Senior School | Sixth Form

01 February 2019

Don't know what to read next? Stuck reading the same books over and over? Want a suggestion you can trust? These top picks will include books from all genres, new or old and are hand-picked by the librarian to pique your interest. The best bit is they are all available in the school library.

We Are Displaced – by Malala Yousafzai – suitable for all
Malala's experiences visiting refugee camps caused her to reconsider her own displacement - first as an Internally Displaced Person when she was a young child in Pakistan, and then as an international activist who could travel anywhere in the world, except to the home she loved. In We Are Displaced, which is part memoir, part communal storytelling, Malala not only explores her own story of adjusting to a new life while longing for home, but she also shares the personal stories of some of the incredible girls she has met on her various journeys - girls who have lost their community, relatives, and often the only world they've ever known.

The Wall – John Lanchester – suitable for all
Kavanagh begins his life patrolling the Wall. If he's lucky, if nothing goes wrong, he only has two years of this, 729 more nights. The best thing that can happen is that he survives and gets off the Wall and never has to spend another day of his life anywhere near it. He longs for this to be over; longs to be somewhere else. He will soon find out what Defenders do and who the Others are. Along with the rest of his squad, he will endure cold and fear day after day, night after night. But somewhere, in the dark cave of his mind, he thinks: wouldn't it be interesting if something did happen, if they came, if you had to fight for your life? John Lanchester's thrilling, hypnotic new novel is about why the young are right to hate the old. It's about a broken world you will recognise as your own - and about what might be found when all is lost.
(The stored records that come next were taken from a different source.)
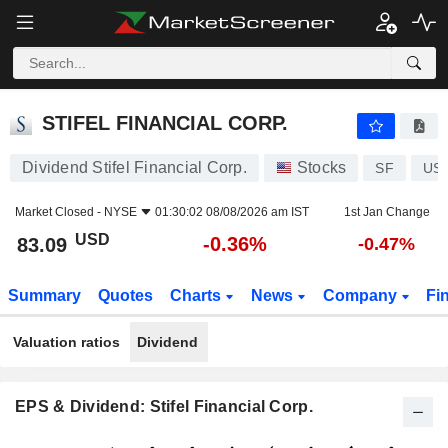
STIFEL FINANCIAL CORP.
83.09
$
-0.36%
STIFEL FINANCIAL CORP.
Dividend Stifel Financial Corp.
Stocks
SF
US
Market Closed -
NYSE
01:30:02 08/08/2026 am IST
1st Jan Change
USD
-0.36%
83.09
-0.47%
Summary
Quotes
Charts
News
Company
Fi
Valuation ratios
Dividend
EPS & Dividend: Stifel Financial Corp.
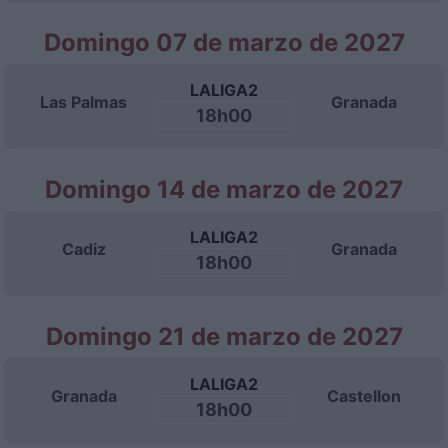
Domingo 07 de marzo de 2027
LALIGA2
Las Palmas
Granada
18h00
Domingo 14 de marzo de 2027
LALIGA2
Cadiz
Granada
18h00
Domingo 21 de marzo de 2027
LALIGA2
Granada
Castellon
18h00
The Seven Deaths of Evelyn Hardcastle – by Stuart Turton – suitable for Year 8+
Tonight, Evelyn Hardcastle will be killed ... Again. It is meant to be a celebration but it ends in tragedy. As fireworks explode overhead, Evelyn Hardcastle, the young and beautiful daughter of the house, is killed. But Evelyn will not die just once. Until Aiden - one of the guests summoned to Blackheath for the party - can solve her murder, the day will repeat itself, over and over again. Every time ending with the fateful pistol shot. The only way to break this cycle is to identify the killer. But each time the day begins again, Aiden wakes in the body of a different guest. And someone is determined to prevent him ever escaping Blackheath...
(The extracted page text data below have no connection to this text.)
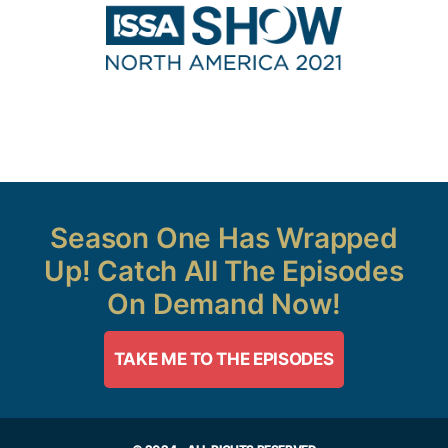
Season One Has Wrapped
Up! Catch All The Episodes
On Demand Now!
TAKE ME TO THE EPISODES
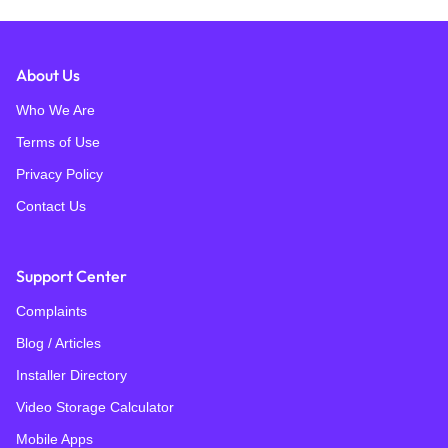
About Us
Who We Are
Terms of Use
Privacy Policy
Contact Us
Support Center
Complaints
Blog / Articles
Installer Directory
Video Storage Calculator
Mobile Apps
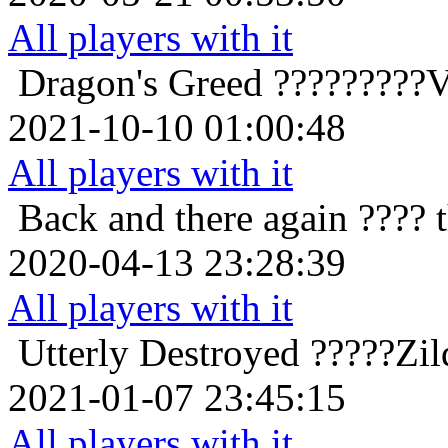
All players with it
Dragon's Greed
?????????V
2021-10-10 01:00:48
All players with it
Back and there again
???? 
2020-04-13 23:28:39
All players with it
Utterly Destroyed
?????Zil
2021-01-07 23:45:15
All players with it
You – by Caroline Kepnes – suitable for older readers
When aspiring writer Guinevere Beck strides into the bookstore where Joe works he is instantly smitten. But there's more to Joe than Beck realises and much more to Beck than her perfect facade. And the obsessive relationship quickly spirals into a whirlwind of deadly consequences... A chilling account of unrelenting, terrifying deceit, You is a thriller more perversely clever and dangerously twisted than any YOU have ever read.